- _WHAT YOU ARE ASKED TO DO_
Check every line below for the string "Cowboys". Copy the ones that have it.

- _EXTRACTED DATA_
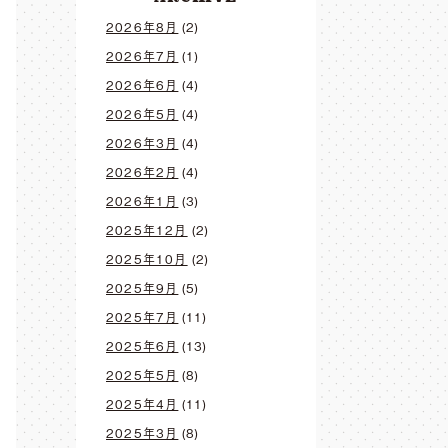
2026年8月
(2)
2026年7月
(1)
2026年6月
(4)
2026年5月
(4)
2026年3月
(4)
2026年2月
(4)
2026年1月
(3)
2025年12月
(2)
2025年10月
(2)
2025年9月
(5)
2025年7月
(11)
2025年6月
(13)
2025年5月
(8)
2025年4月
(11)
2025年3月
(8)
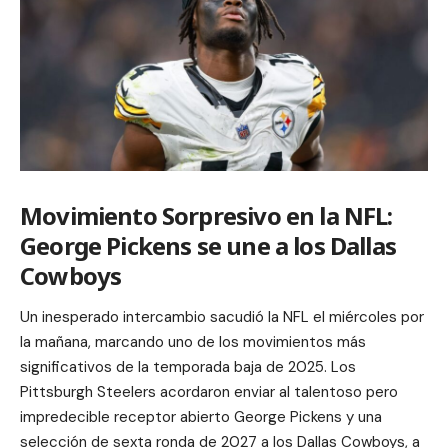
Movimiento Sorpresivo en la NFL:
George Pickens se une a los Dallas
Cowboys
Un inesperado intercambio sacudió la NFL el miércoles por
la mañana, marcando uno de los movimientos más
significativos de la temporada baja de 2025. Los
Pittsburgh Steelers acordaron enviar al talentoso pero
impredecible receptor abierto George Pickens y una
selección de sexta ronda de 2027 a los Dallas Cowboys, a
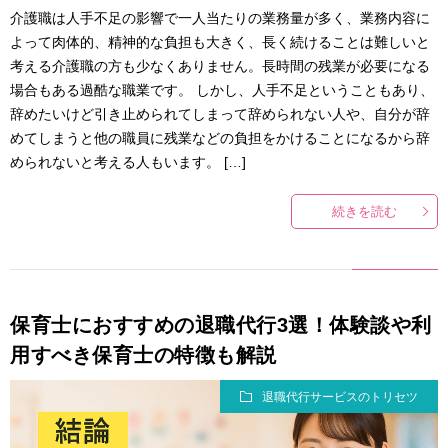
介護職は人手不足の影響で一人当たりの業務量が多く、業務内容に
よって肉体的、精神的な負担も大きく、長く続けることは難しいと
考える介護職の方も少なくありません。長時間の残業が必要になる
場合もある過酷な職業です。 しかし、人手不足ということもあり、
辞めたいけど引き止められてしまって辞められない人や、自分が辞
めてしまうと他の職員に残業などの負担をかけることになるから辞
められないと考える人もいます。 […]
続きを読む
保育士におすすめの退職代行3選！体験談や利
用すべき保育士の特徴も解説
退職代行サービスのトリセツ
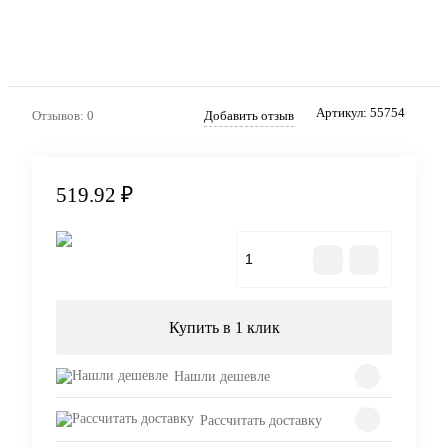
Артикул:
55754
Отзывов: 0
Добавить отзыв
519.92 ₽
В корзину
Купить в 1 клик
Нашли дешевле
Рассчитать доставку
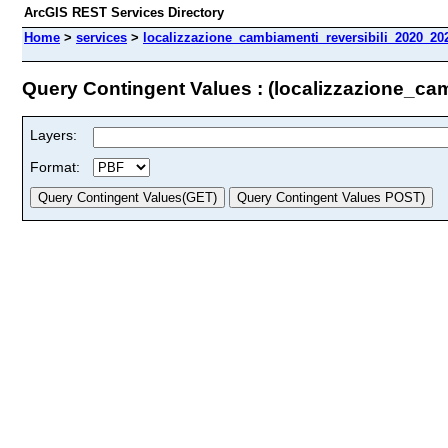
ArcGIS REST Services Directory
Home
>
services
>
localizzazione_cambiamenti_reversibili_2020_202
Query Contingent Values : (localizzazione_ca
Layers:
Format:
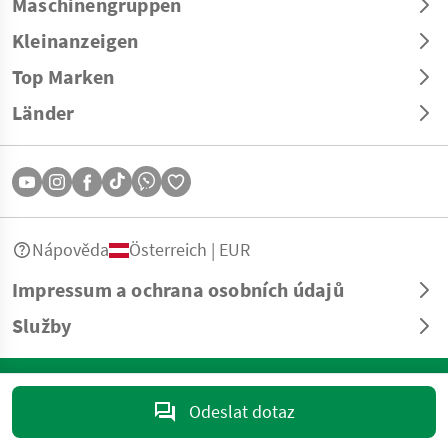
Maschinengruppen
Kleinanzeigen
Top Marken
Länder
Nápověda
Österreich | EUR
Impressum a ochrana osobních údajů
Služby
© Copyright 2026 Landwirt.com GmbH Všechna práva vyhrazena. Veškeré
informace bez záruky – vyhrazeny tiskové a sazební chyby.
Odeslat dotaz
marktplatz@landwirt.com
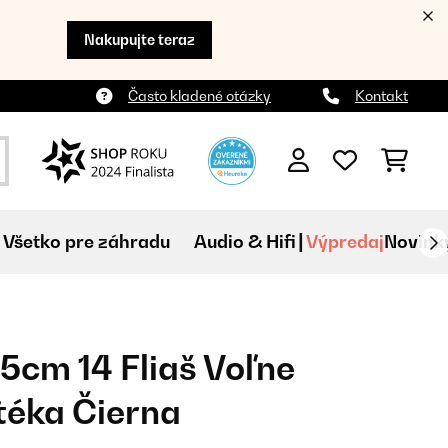
Nakupujte teraz
Často kladené otázky
Kontakt
Všetko pre záhradu
Audio & Hifi
Výpredaj
Novink
25cm 14 Fliaš Voľne
téka Čierna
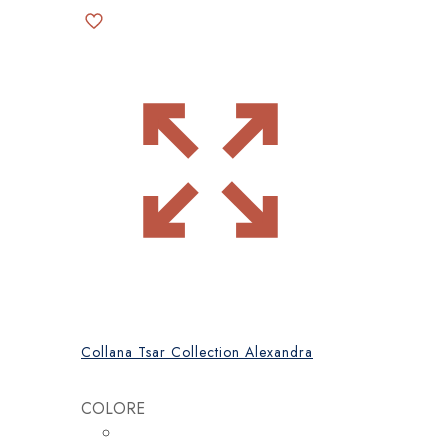
Collana Tsar Collection Alexandra
COLORE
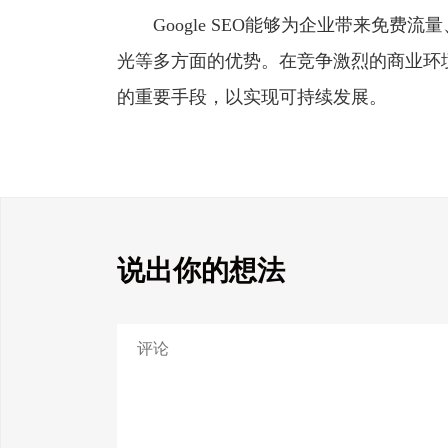
Google SEO能够为企业带来免费
光等多方面的优势。在竞争激烈的商业环境中
的重要手段，以实现可持续发展。
说出你的想法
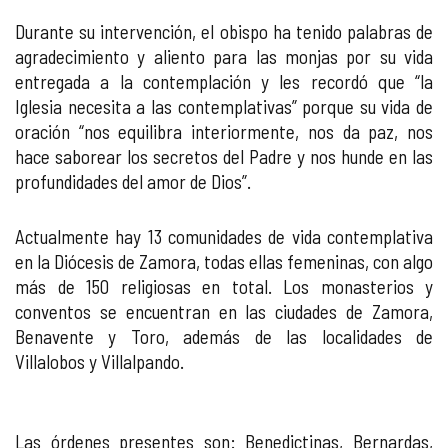
Durante su intervención, el obispo ha tenido palabras de
agradecimiento y aliento para las monjas por su vida
entregada a la contemplación y les recordó que “la
Iglesia necesita a las contemplativas” porque su vida de
oración “nos equilibra interiormente, nos da paz, nos
hace saborear los secretos del Padre y nos hunde en las
profundidades del amor de Dios”.
Actualmente hay 13 comunidades de vida contemplativa
en la Diócesis de Zamora, todas ellas femeninas, con algo
más de 150 religiosas en total. Los monasterios y
conventos se encuentran en las ciudades de Zamora,
Benavente y Toro, además de las localidades de
Villalobos y Villalpando.
Las órdenes presentes son: Benedictinas, Bernardas,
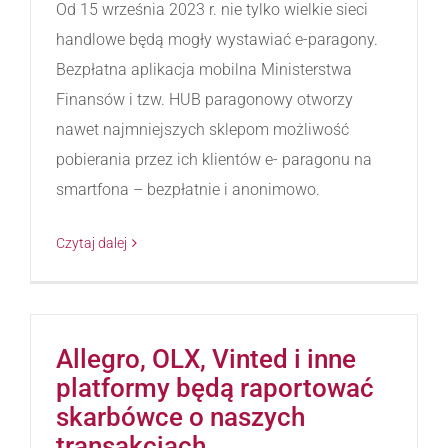
Od 15 września 2023 r. nie tylko wielkie sieci
handlowe będą mogły wystawiać e-paragony.
Bezpłatna aplikacja mobilna Ministerstwa
Finansów i tzw. HUB paragonowy otworzy
nawet najmniejszych sklepom możliwość
pobierania przez ich klientów e- paragonu na
smartfona – bezpłatnie i anonimowo.
Czytaj dalej
Allegro, OLX, Vinted i inne
platformy będą raportować
skarbówce o naszych
transakcjach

- _SOLUTION TO THE PROBLEM_
Cowboys
selección de sexta ronda de 2027 a los Dallas Cowboys, a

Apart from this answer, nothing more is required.